From March 1996 to October 2000, the S&P 500 rose from the mid-600’s to around 1550, culminating in the bursting of the Nasdaq bubble. From March 2009 to October 2013, the S&P 500 rose from the mid-600’s to around 1750, where we stand today.
From low to high, the 2009-2013 rally was the larger move (and hence, more volatile on a long-term basis). But in the 1996-2000 rally, the VIX was actually above 20 for the majority of the time:
I’ve marked the 20 level of the VIX in red, which shows how the VIX hardly traded below 20 between 1997 and 2000. That was on the rallies as well as the selloffs.
In contrast, from 2009-2013, VIX spot has spent the majority of the time below 20, and practically all of the time below 20 in the past 18 months:
Once again, the 20 level is marked in red.
I find it fascinating that the total point increase over time has been greater in the 2009-2013 period, but implied volatility has been much, much lower during this rally than during the 1996-2000 rally.

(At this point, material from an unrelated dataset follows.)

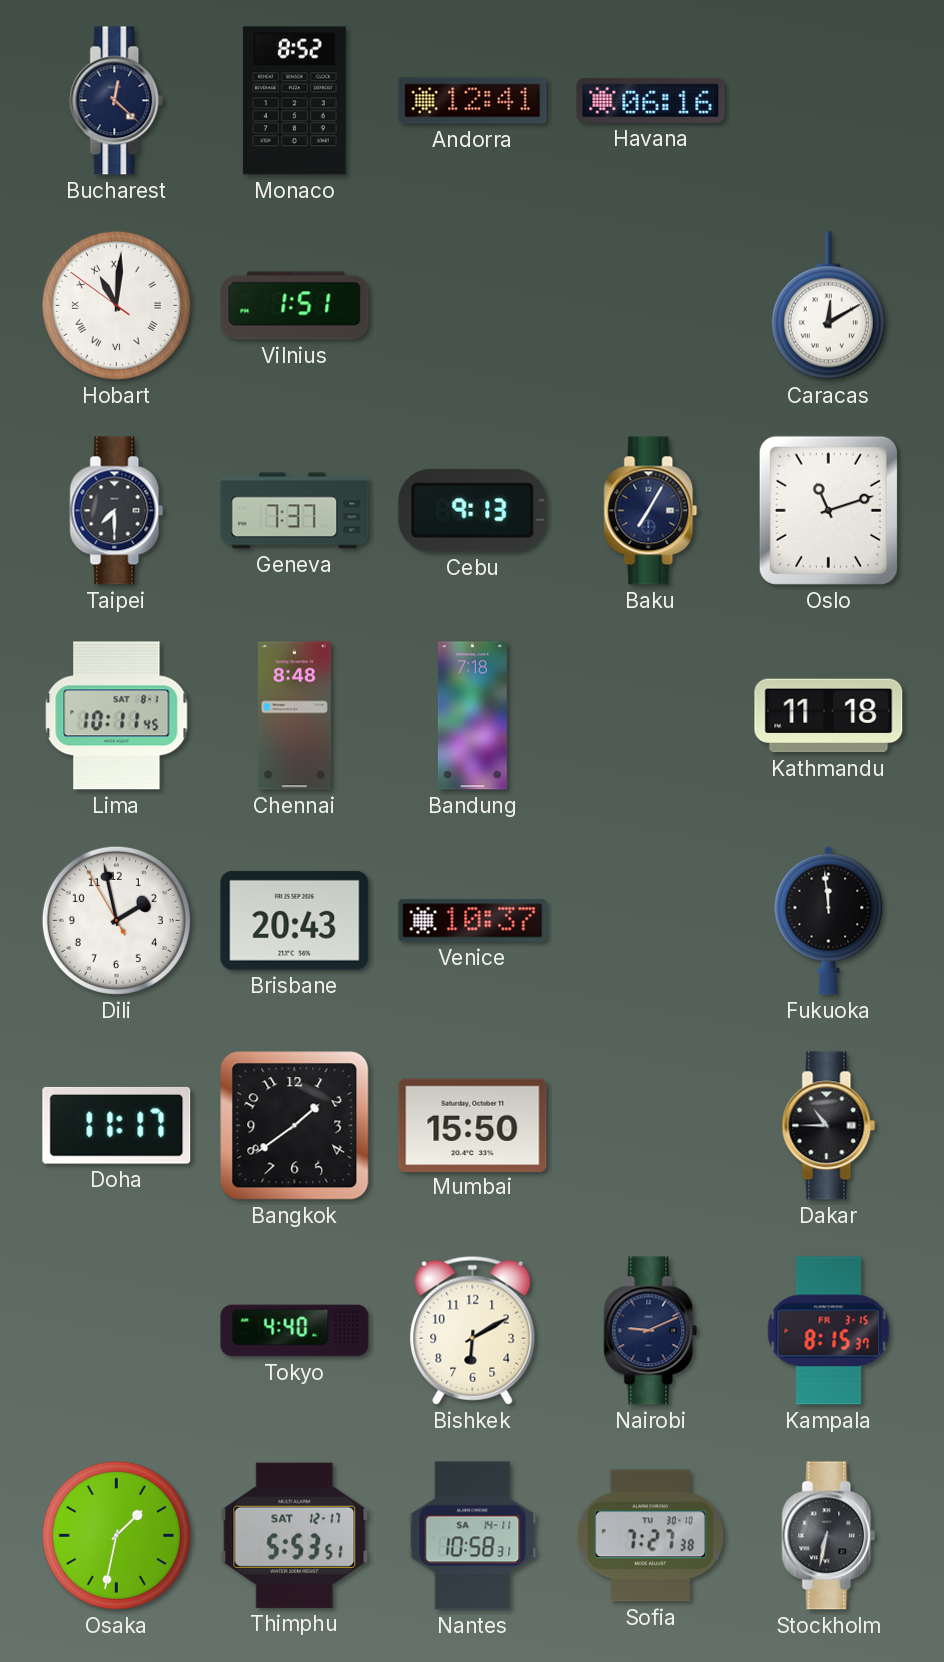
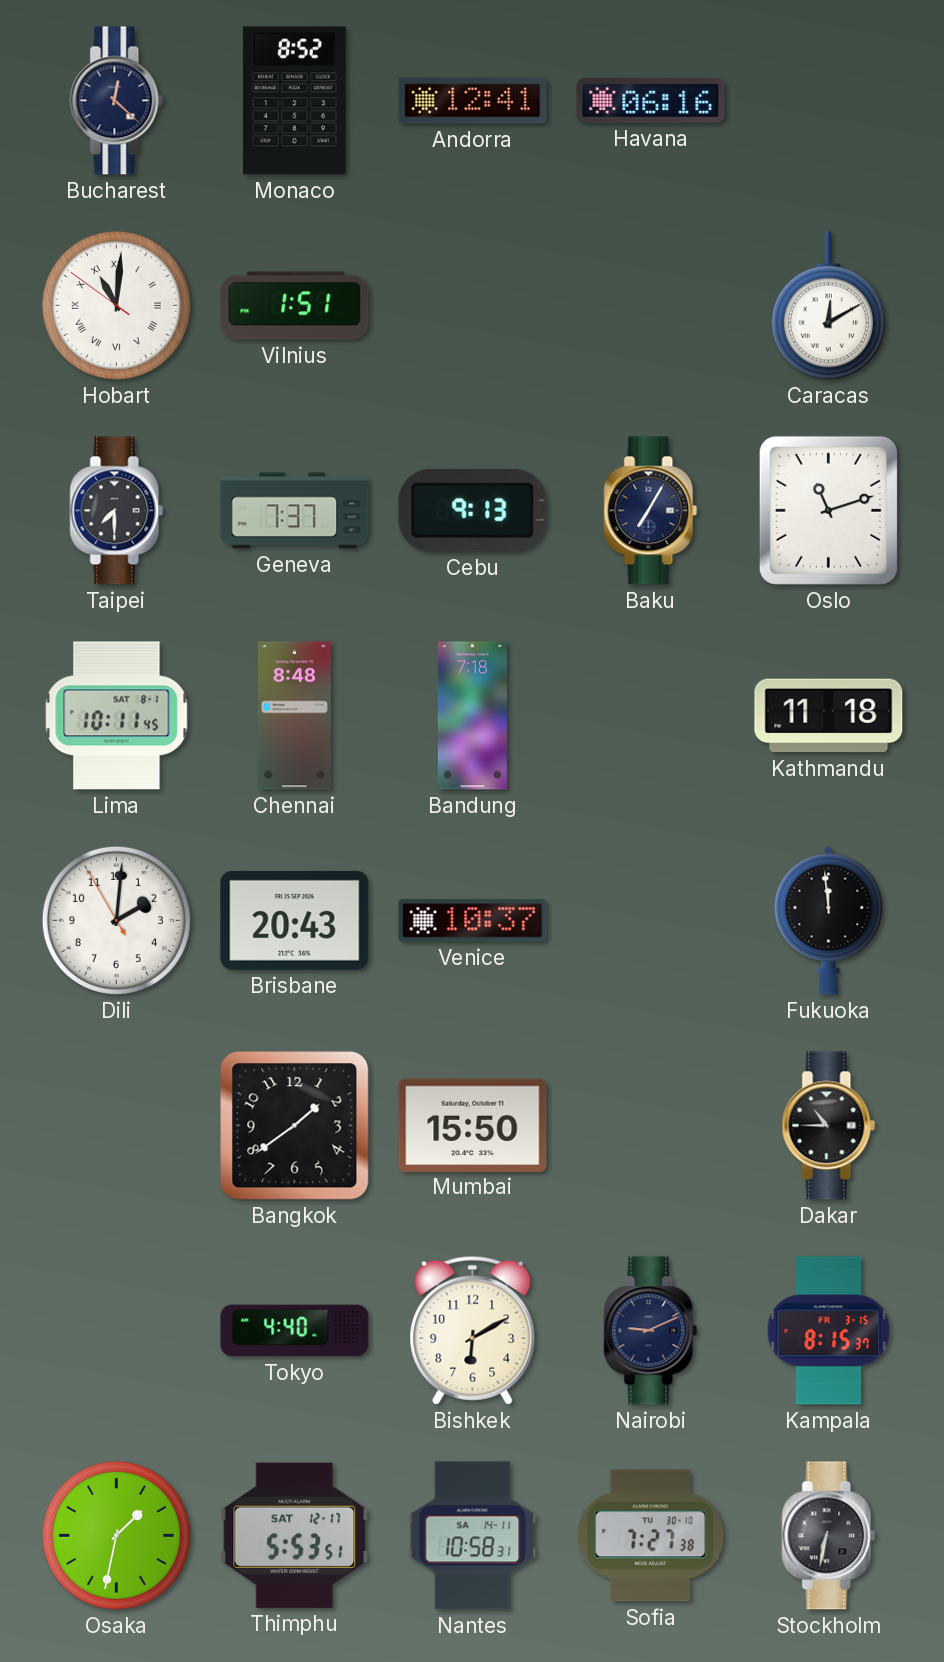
Dili: 1:57 -> 2:00
Doha: 11:17 -> none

In other words, close-to-close volatility has been much lower this time around, even though the volatility of the entire bull market has been higher.

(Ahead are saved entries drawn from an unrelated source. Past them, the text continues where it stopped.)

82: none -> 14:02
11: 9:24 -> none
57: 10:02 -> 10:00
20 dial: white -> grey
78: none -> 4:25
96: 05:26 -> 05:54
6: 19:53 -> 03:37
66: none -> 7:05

Is the compression of that daily volatility a sign of health or complacency? We’ll only know that answer in retrospect. But this week’s action in the VIX has caught our eye as well. VIX spot is higher this week, even as the SPX index has rallied to new all-time highs. CC p0inted out that the action was similar to what we wrote about on May 15th of this year, in this post:
Sure enough, new all-time highs in the SPX index have resulted in an almost 100 point move higher since that breakout. The move’s velocity has picked up in the last week, which is causing volatility traders to re-assess the low pricing of options. Buyers of protection are also likely getting more aggressive as prices advance so aggressively.
With no upside resistance for the SPX index, volatility is liable to increase in both directions. Regardless, with the VIX in the low teens and realized volatility increasing in the high fliers (see NFLX, FB, BIDU or GRPN today), the risk/reward for long VIX trades looks increasingly attractive. We’ve had alot of success with long VIX strategies this year (most recent here) and we’ll be looking for similar entries if given the opportunity in the near future.